Gerolami Justin, Wong Justin Jong Mun, Zhang Ricky, Chen Tong, Imtiaz Tashifa, Smith Miranda, Jamaspishvili Tamara, Koti Madhuri, Glasgow Janice Irene, Mousavi Parvin, Renwick Neil, Tyryshkin Kathrin
School of Computing, Queen's University, Kingston, ON K7L 3N6, Canada.
Department of Pathology and Molecular Medicine, Queen's University, Kingston, ON K7L 3N6, Canada.
Diagnostics (Basel). 2022 Aug 18;12(8):1997. doi: 10.3390/diagnostics12081997.
Complex high-dimensional datasets that are challenging to analyze are frequently produced through '-omics' profiling. Typically, these datasets contain more genomic features than samples, limiting the use of multivariable statistical and machine learning-based approaches to analysis. Therefore, effective alternative approaches are urgently needed to identify features-of-interest in '-omics' data. In this study, we present the molecular feature selection tool, a novel, ensemble-based, feature selection application for identifying candidate biomarkers in '-omics' data. As proof-of-principle, we applied the molecular feature selection tool to identify a small set of immune-related genes as potential biomarkers of three prostate adenocarcinoma subtypes. Furthermore, we tested the selected genes in a model to classify the three subtypes and compared the results to models built using all genes and all differentially expressed genes. Genes identified with the molecular feature selection tool performed better than the other models in this study in all comparison metrics: accuracy, precision, recall, and F1-score using a significantly smaller set of genes. In addition, we developed a simple graphical user interface for the molecular feature selection tool, which is available for free download. This user-friendly interface is a valuable tool for the identification of potential biomarkers in gene expression datasets and is an asset for biomarker discovery studies.
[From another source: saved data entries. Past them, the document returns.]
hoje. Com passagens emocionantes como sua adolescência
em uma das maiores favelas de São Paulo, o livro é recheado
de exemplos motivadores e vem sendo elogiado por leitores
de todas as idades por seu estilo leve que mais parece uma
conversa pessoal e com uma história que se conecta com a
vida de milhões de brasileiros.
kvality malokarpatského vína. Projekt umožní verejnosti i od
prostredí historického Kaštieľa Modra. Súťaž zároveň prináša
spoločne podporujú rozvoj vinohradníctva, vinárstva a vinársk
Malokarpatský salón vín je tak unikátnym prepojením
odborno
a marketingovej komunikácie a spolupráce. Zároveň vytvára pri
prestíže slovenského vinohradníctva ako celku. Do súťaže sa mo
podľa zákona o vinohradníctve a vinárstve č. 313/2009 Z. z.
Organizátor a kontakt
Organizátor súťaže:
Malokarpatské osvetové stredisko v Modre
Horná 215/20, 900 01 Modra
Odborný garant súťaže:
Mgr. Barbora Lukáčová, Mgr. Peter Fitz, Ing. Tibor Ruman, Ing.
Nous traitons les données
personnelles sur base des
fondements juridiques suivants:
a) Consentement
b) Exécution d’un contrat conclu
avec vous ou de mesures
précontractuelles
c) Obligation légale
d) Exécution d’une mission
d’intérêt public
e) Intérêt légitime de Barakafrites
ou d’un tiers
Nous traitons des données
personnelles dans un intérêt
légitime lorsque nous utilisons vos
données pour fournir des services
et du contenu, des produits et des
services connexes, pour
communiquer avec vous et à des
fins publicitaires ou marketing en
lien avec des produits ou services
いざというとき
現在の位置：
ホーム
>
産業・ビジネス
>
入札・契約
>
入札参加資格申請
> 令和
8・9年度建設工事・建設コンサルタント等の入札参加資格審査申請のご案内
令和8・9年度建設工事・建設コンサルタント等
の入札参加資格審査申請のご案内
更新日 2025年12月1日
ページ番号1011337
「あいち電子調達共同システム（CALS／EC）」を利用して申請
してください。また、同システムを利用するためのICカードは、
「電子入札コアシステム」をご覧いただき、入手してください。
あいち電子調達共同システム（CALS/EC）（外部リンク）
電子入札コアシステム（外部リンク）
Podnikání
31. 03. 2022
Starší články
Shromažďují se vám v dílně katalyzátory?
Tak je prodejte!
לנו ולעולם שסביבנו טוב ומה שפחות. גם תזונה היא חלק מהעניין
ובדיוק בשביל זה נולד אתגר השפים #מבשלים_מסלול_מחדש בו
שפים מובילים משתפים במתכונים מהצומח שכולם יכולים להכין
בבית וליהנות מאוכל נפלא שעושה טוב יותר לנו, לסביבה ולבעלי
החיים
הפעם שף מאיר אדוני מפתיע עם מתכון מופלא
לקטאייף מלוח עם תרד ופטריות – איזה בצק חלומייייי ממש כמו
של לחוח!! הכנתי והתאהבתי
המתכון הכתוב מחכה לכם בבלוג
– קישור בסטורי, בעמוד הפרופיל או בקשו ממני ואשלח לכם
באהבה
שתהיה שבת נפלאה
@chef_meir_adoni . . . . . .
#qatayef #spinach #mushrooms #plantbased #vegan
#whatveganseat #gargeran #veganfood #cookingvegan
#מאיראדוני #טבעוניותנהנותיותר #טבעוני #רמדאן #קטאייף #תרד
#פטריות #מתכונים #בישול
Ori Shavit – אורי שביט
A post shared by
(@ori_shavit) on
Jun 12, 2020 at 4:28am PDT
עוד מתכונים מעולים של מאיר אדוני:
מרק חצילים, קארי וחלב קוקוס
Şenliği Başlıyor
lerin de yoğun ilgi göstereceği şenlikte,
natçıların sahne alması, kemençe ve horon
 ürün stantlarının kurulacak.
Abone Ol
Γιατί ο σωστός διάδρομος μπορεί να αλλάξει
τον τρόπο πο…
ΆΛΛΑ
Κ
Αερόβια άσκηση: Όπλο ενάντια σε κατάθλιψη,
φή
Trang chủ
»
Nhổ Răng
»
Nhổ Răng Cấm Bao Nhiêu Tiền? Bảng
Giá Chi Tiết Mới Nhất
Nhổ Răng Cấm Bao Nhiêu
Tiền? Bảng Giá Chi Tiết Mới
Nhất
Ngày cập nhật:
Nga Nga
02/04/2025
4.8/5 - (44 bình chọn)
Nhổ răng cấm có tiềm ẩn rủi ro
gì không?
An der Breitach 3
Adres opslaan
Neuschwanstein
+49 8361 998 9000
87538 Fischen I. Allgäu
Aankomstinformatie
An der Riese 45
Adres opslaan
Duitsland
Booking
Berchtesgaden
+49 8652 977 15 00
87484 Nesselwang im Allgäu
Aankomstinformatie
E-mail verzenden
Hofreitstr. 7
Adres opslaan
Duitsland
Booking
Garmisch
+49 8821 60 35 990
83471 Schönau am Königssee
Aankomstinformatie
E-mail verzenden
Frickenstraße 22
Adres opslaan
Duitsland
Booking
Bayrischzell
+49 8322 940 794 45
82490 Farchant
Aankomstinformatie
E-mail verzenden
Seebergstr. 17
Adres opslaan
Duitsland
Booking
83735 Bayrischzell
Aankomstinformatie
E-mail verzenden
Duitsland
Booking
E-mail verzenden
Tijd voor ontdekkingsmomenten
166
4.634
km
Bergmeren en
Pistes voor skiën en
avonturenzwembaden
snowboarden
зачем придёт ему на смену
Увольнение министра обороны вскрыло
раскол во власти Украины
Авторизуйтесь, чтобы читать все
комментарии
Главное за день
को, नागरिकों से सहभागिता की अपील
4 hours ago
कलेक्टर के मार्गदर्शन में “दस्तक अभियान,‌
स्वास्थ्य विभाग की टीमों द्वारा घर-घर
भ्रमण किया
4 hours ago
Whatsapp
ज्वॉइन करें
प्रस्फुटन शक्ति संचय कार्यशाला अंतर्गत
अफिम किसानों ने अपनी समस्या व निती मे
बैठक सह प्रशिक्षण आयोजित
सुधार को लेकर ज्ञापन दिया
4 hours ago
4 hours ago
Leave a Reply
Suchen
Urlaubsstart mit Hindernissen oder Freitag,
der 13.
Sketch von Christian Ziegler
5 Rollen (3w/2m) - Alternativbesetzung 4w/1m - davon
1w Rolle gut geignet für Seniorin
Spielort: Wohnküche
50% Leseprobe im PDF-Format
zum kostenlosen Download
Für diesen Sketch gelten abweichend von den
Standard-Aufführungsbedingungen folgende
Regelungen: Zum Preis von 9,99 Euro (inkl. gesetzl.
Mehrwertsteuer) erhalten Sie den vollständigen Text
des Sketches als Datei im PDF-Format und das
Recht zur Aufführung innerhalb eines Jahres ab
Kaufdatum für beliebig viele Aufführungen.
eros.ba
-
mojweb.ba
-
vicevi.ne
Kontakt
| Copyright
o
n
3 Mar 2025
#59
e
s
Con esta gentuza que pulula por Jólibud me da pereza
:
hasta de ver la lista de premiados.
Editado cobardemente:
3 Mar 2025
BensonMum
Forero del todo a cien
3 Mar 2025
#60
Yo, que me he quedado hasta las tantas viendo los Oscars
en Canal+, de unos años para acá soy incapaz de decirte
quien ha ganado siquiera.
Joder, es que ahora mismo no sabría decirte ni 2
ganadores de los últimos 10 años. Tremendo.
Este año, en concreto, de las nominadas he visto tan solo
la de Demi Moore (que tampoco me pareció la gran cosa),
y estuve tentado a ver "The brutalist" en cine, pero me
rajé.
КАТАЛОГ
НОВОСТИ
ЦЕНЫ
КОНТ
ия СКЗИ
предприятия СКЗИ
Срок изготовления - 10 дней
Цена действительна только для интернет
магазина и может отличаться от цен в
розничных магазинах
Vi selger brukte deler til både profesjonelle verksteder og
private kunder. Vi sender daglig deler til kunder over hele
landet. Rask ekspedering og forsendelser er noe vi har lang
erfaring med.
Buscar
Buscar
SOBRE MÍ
“组学”分析常常会产生复杂的高维数据集,这些数据集分析起来颇具挑战性。通常,这些数据集包含的基因组特征比样本更多,这限制了基于多变量统计和机器学习的分析方法的应用。因此,迫切需要有效的替代方法来识别“组学”数据中的感兴趣特征。在本研究中,我们展示了分子特征选择工具,这是一种新颖的、基于集成的特征选择应用程序,用于识别“组学”数据中的候选生物标志物。作为原理验证,我们应用分子特征选择工具来识别一小部分免疫相关基因,作为三种前列腺腺癌亚型的潜在生物标志物。此外,我们在一个模型中测试了所选基因以对这三种亚型进行分类,并将结果与使用所有基因和所有差异表达基因构建的模型进行比较。在本研究中,使用分子特征选择工具识别出的基因在所有比较指标(准确性、精确性、召回率和F1分数)上的表现均优于其他模型,且使用的基因集明显更小。此外,我们为分子特征选择工具开发了一个简单的图形用户界面,该界面可供免费下载。这个用户友好的界面是在基因表达数据集中识别潜在生物标志物的宝贵工具,也是生物标志物发现研究的一项资产。